Go Ye Therefore

The Law of the Lid – Part 1

Saul and David’s Success (1 Samuel 17:24-40)

When Goliath taunted the armies of Israel, the frightened Hebrew soldiers forgot how to fight. They lacked a leader who could provide a strategy for success.

Saul was a very experienced soldier, but he cowered in fear with his men. David, on the other hand, sized up the situation, determined his weapon (a sling and five smooth stones) and ran toward Goliath.

Saul suffered under a lid of fear, paralyzed from leading. David labored under no such lid. Once he conquered the giant, the Israelite armies joined him to finish off the Philistines.

Saul vs. David (2 Samuel 5:1-4)

Success lies within the reach of nearly everyone. But personal success without leadership ability brings only limited effectiveness, achieving only a fraction of what might have occurred with good leadership. The higher you want to climb, the more you need leadership. The greater the impact you want to make, the greater your influence needs to be.

Leadership ability is the lid that determines a person’s level of effectiveness. The lower an individual’s ability to lead, the lower the lid on his potential. The higher the leadership, the greater the effectiveness. Your leadership ability—for better or worse—always determines your effectiveness and potential impact of your organization. To reach the highest level of effectiveness, you have to raise the lid on your leadership ability.

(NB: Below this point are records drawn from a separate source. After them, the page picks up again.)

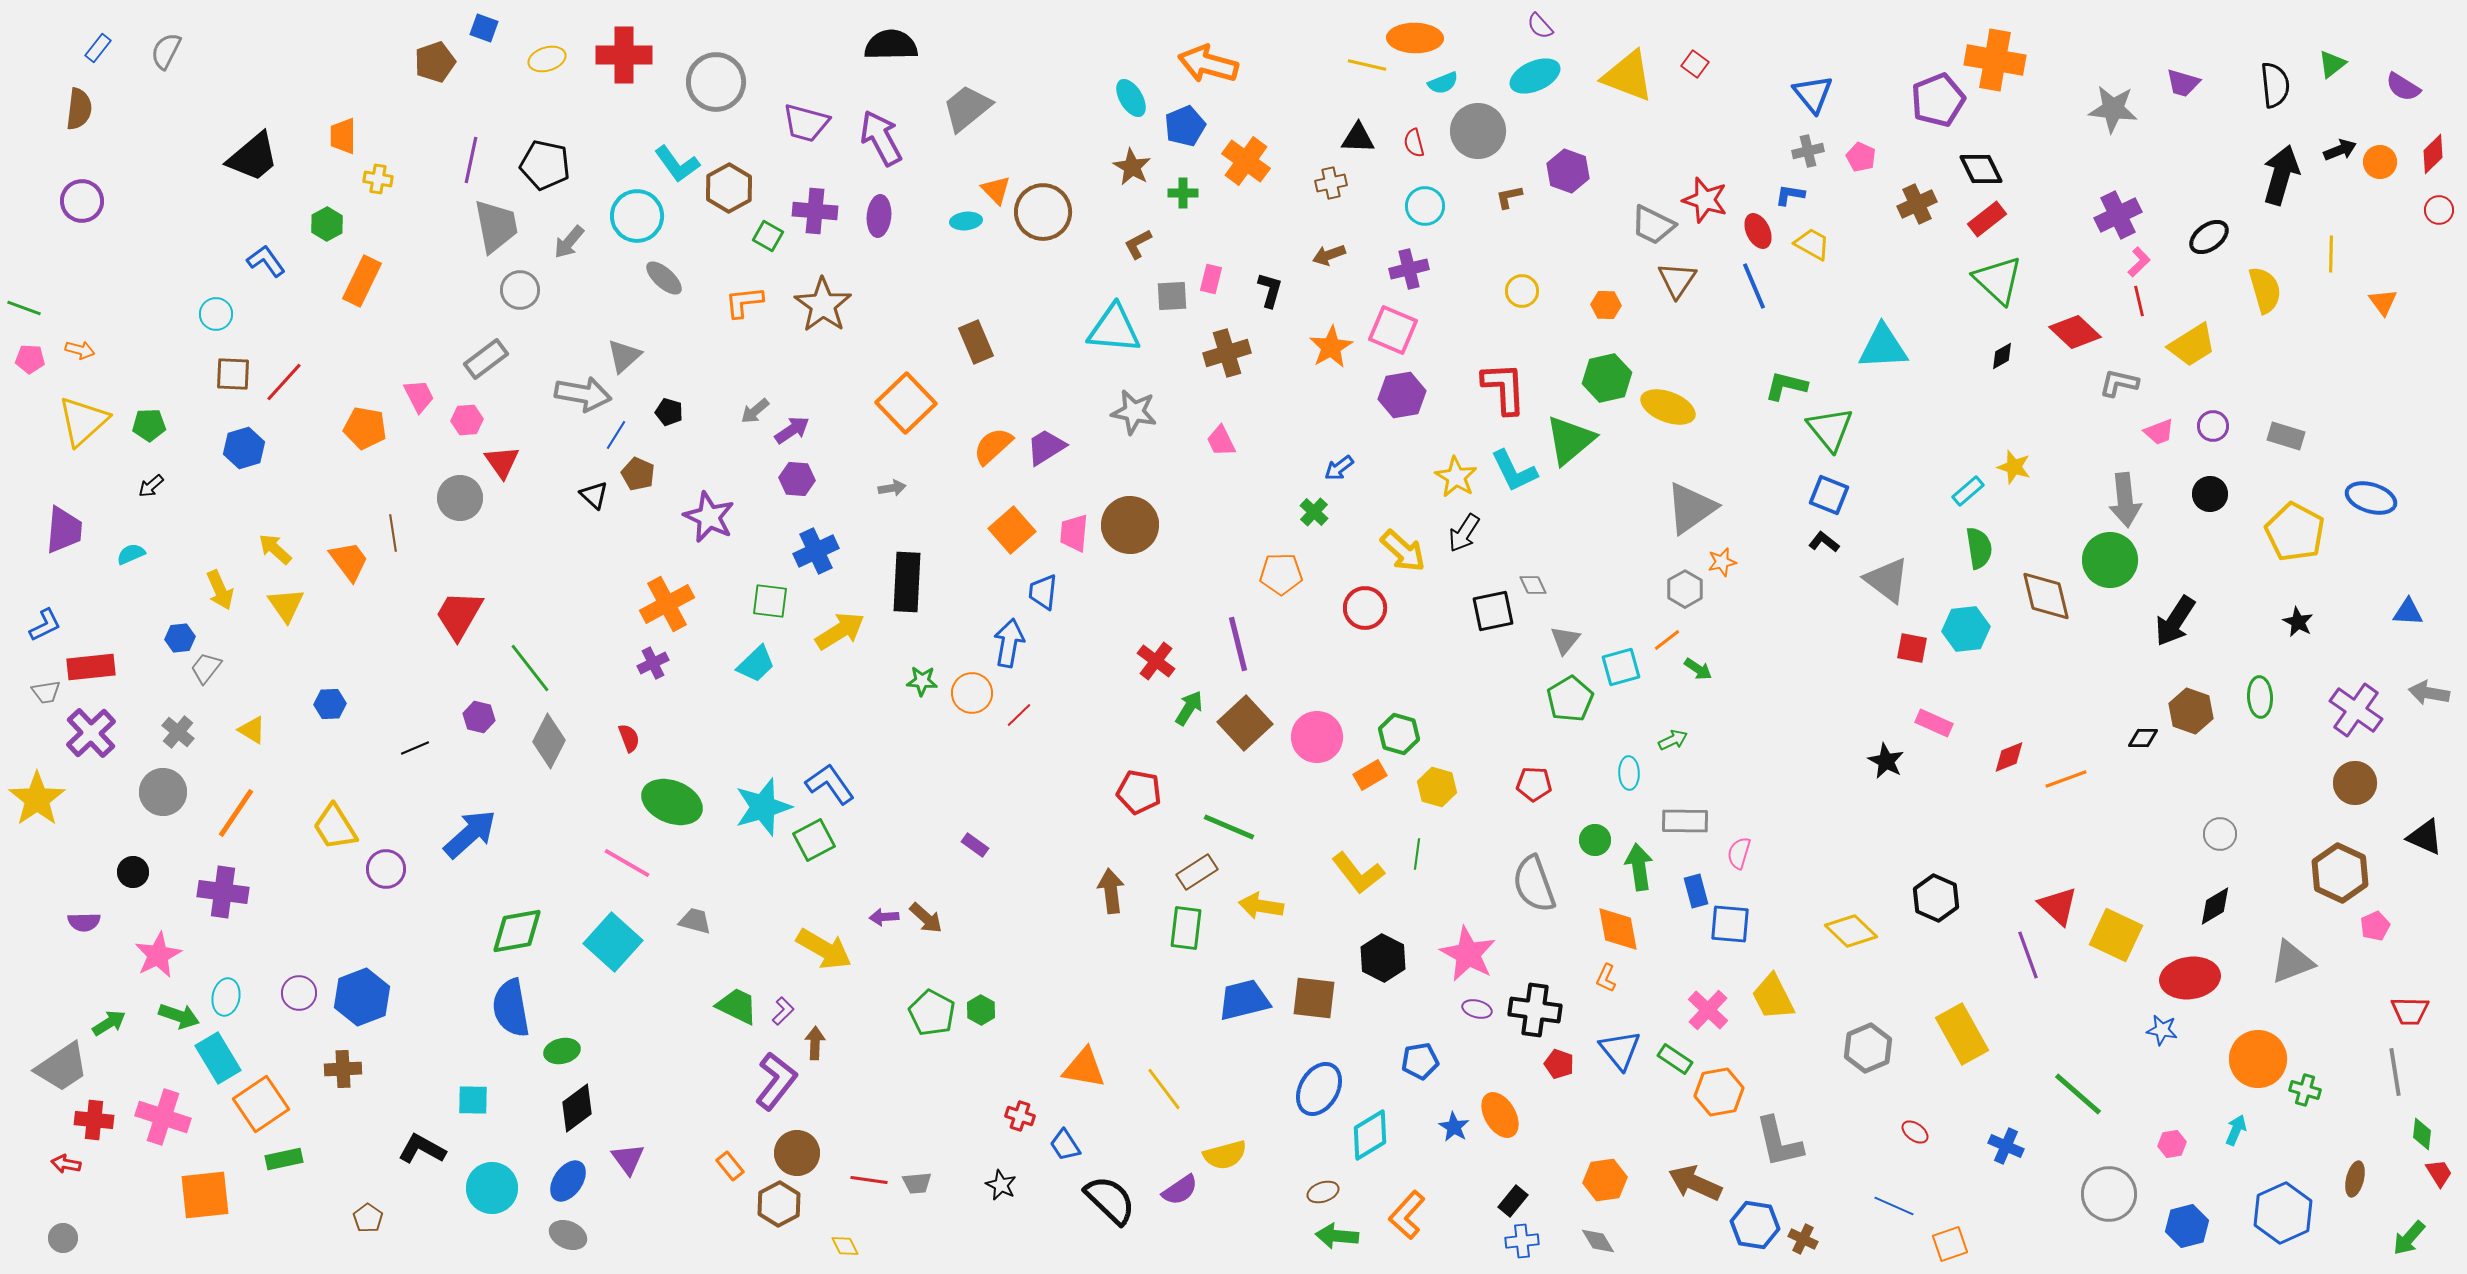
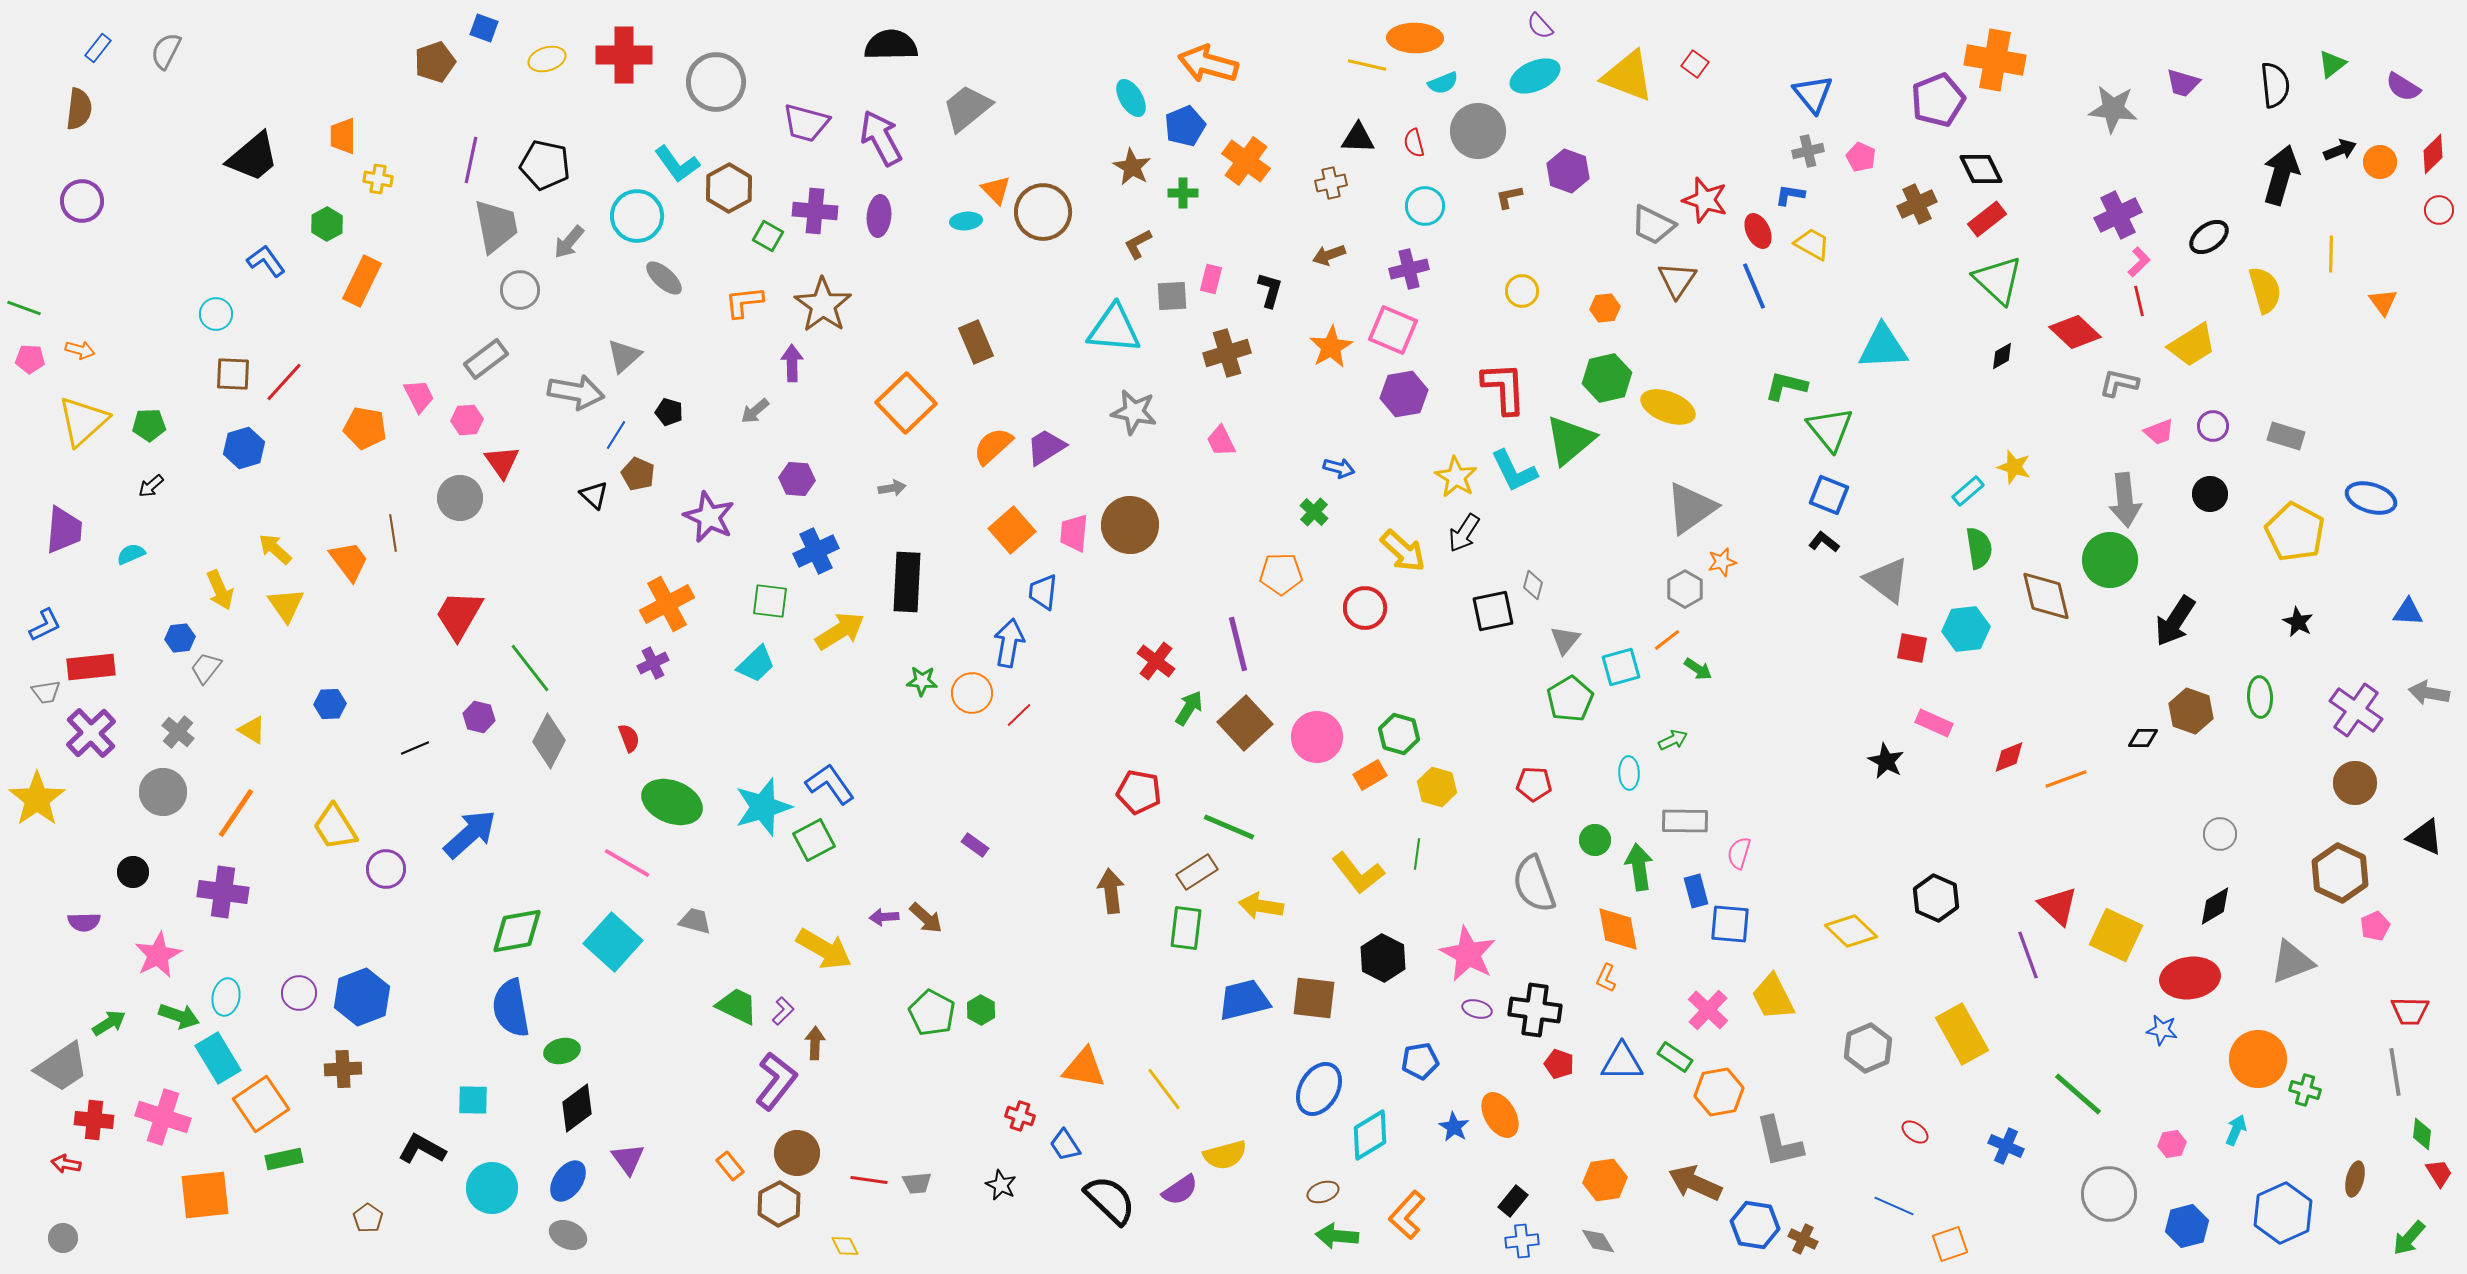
orange hexagon at (1606, 305): moved 1 px left, 3 px down; rotated 8 degrees counterclockwise
gray arrow at (583, 394): moved 7 px left, 2 px up
purple hexagon at (1402, 395): moved 2 px right, 1 px up
purple arrow at (792, 430): moved 67 px up; rotated 57 degrees counterclockwise
blue arrow at (1339, 468): rotated 128 degrees counterclockwise
gray diamond at (1533, 585): rotated 40 degrees clockwise
blue triangle at (1620, 1050): moved 2 px right, 12 px down; rotated 51 degrees counterclockwise
green rectangle at (1675, 1059): moved 2 px up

Why did Saul fail as Israel’s king, while David succeeded? The answer can be found in the Law of the Lid: Leadership ability determines a person’s level of effectiveness. While David lifted many lids, Saul’s attitude kept the lid clamped down firmly on his leadership. Take a look at the similar paths the men traveled:

  1. Both received counsel from godly men. Samuel, the last judge of Israel, anointed both men. And both received the benefit of godly counsel—Saul from Samuel, and David from Samuel and later Nathan the prophet.
  2. Both faced great challenges. Every leader faces obstacles, test, and trials. Saul and David sometimes faced the same ones.
  3. Both had the choice to change and grow. Saul and David reacted very differently when confronted with their shortcomings. When Samuel rebuked Saul for making an unauthorized burnt offering to God, the king spoke not a whisper of sorrow or repentance. Evidently Saul kept on the same course. David possessed an entirely different kind of heart. When Nathan confronted the king after the sordid incident with Bathsheba, David broke down and sorrowfully repented.